5 Must See Shows at the 2016 Toronto Fringe Festival

The Toronto Fringe Festival is YYZ’s largest annual theatre fest, showcasing over 155 productions at more than 25 venues across the city. Over its twelve day run, The Toronto Fringe draws in tens of thousands who enjoy watching every kind of theatre you can imagine: from musicals to improv, classical plays to abstract performance. It has been the birth place of infamous shows such as The Drowsy Chaperone and ‘da Kink in My Hair. As a first-time Fringer, I’m very excited to check out some of the amazing works being presented this year!


Cam Baby

Winner of this year’s New Play Contest, Cam Baby explores privacy and identity in today’s modern world through fast-paced comedy. The show features two men who secretly webcam female tenants of their Air BnB listing.
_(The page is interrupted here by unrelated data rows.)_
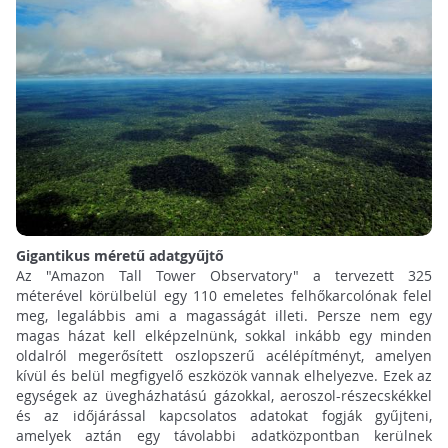
Gigantikus méretű adatgyűjtő
Az "Amazon Tall Tower Observatory" a tervezett 325
méterével körülbelül egy 110 emeletes felhőkarcolónak felel
meg, legalábbis ami a magasságát illeti. Persze nem egy
magas házat kell elképzelnünk, sokkal inkább egy minden
oldalról megerősített oszlopszerű acélépítményt, amelyen
kívül és belül megfigyelő eszközök vannak elhelyezve. Ezek az
egységek az üvegházhatású gázokkal, aeroszol-részecskékkel
és az időjárással kapcsolatos adatokat fogják gyűjteni,
amelyek aztán egy távolabbi adatközpontban kerülnek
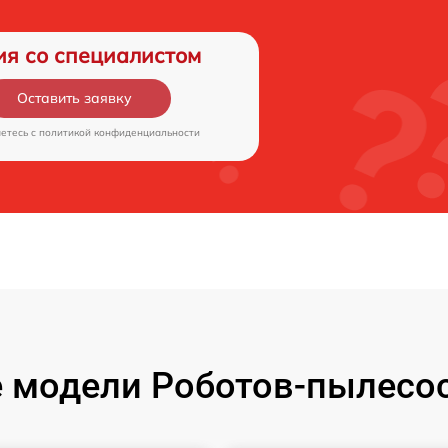
ия со специалистом
Оставить заявку
аетесь c
политикой конфиденциальности
 модели Роботов-пылесос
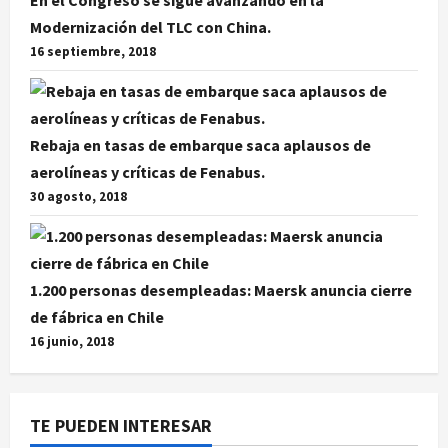
En el Congreso se sigue avanzando en la
Modernización del TLC con China.
16 septiembre, 2018
Rebaja en tasas de embarque saca aplausos de
aerolíneas y críticas de Fenabus.
30 agosto, 2018
1.200 personas desempleadas: Maersk anuncia cierre
de fábrica en Chile
16 junio, 2018
TE PUEDEN INTERESAR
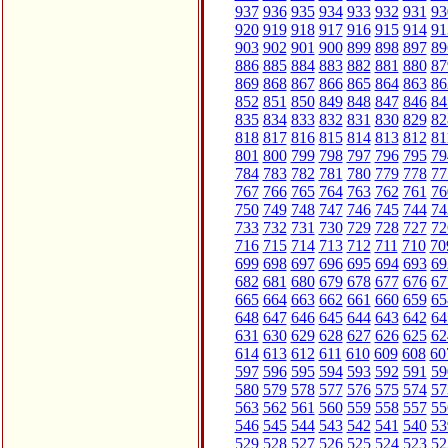
937
936
935
934
933
932
931
93
920
919
918
917
916
915
914
91
903
902
901
900
899
898
897
89
886
885
884
883
882
881
880
87
869
868
867
866
865
864
863
86
852
851
850
849
848
847
846
84
835
834
833
832
831
830
829
82
818
817
816
815
814
813
812
81
801
800
799
798
797
796
795
79
784
783
782
781
780
779
778
77
767
766
765
764
763
762
761
76
750
749
748
747
746
745
744
74
733
732
731
730
729
728
727
72
716
715
714
713
712
711
710
70
699
698
697
696
695
694
693
69
682
681
680
679
678
677
676
67
665
664
663
662
661
660
659
65
648
647
646
645
644
643
642
64
631
630
629
628
627
626
625
62
614
613
612
611
610
609
608
60
597
596
595
594
593
592
591
59
580
579
578
577
576
575
574
57
563
562
561
560
559
558
557
55
546
545
544
543
542
541
540
53
529
528
527
526
525
524
523
52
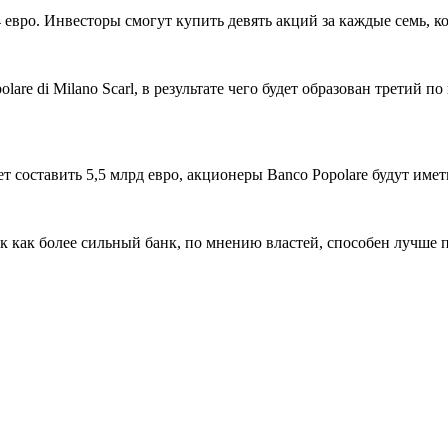
14 евро. Инвесторы смогут купить девять акций за каждые семь, 
re di Milano Scarl, в результате чего будет образован третий по 
 составить 5,5 млрд евро, акционеры Banco Popolare будут имет
ак как более сильный банк, по мнению властей, способен лучше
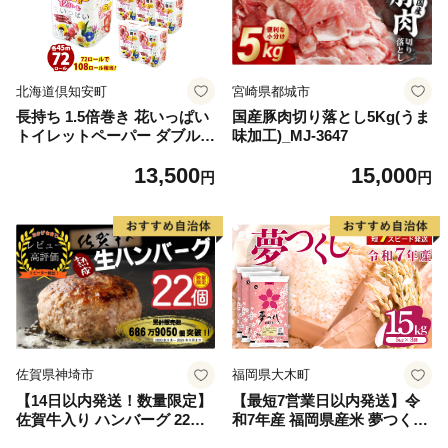
北海道倶知安町
宮崎県都城市
長持ち 1.5倍巻き 花いっぱい
国産豚肉切り落とし5Kg(うま
トイレットペーパー ダブル 4
味加工)_MJ-3647
5ｍ 計72ロール 全18種 花柄
13,500
15,000
プリント ハーブ 香り付き 日
円
円
本製 まとめ買い 防災 常備品
ペーパー エコ 日用雑貨 消耗
品 備蓄 送料無料 北海道 倶知
安町 日用品
佐賀県神埼市
福岡県大木町
【14日以内発送！数量限定】
【最短7営業日以内発送】令
佐賀牛入り ハンバーグ 22個
和7年産 福岡県産米 夢つくし
2.6kg(120g×22個)【佐賀牛 黒
15kg 精米 ※北海道・沖縄・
However, their newest renter, who falls short of their beauty standards and is originally seen as a disappointment, pulls in a full audience when she enters a powerful love story. Certainly an important piece in today’s discussion around consent and the value of feminism, the play is definitely a product of the current world we live in and the issues we are facing. It asks questions surrounding how society values women, how much privacy we exchange for convenience, and how women respond to horrendous actions. Written by Ed Mirvish Entrepreneurship Award winner Jenn Moss, this show is designed to make you laugh. And cringe. And think.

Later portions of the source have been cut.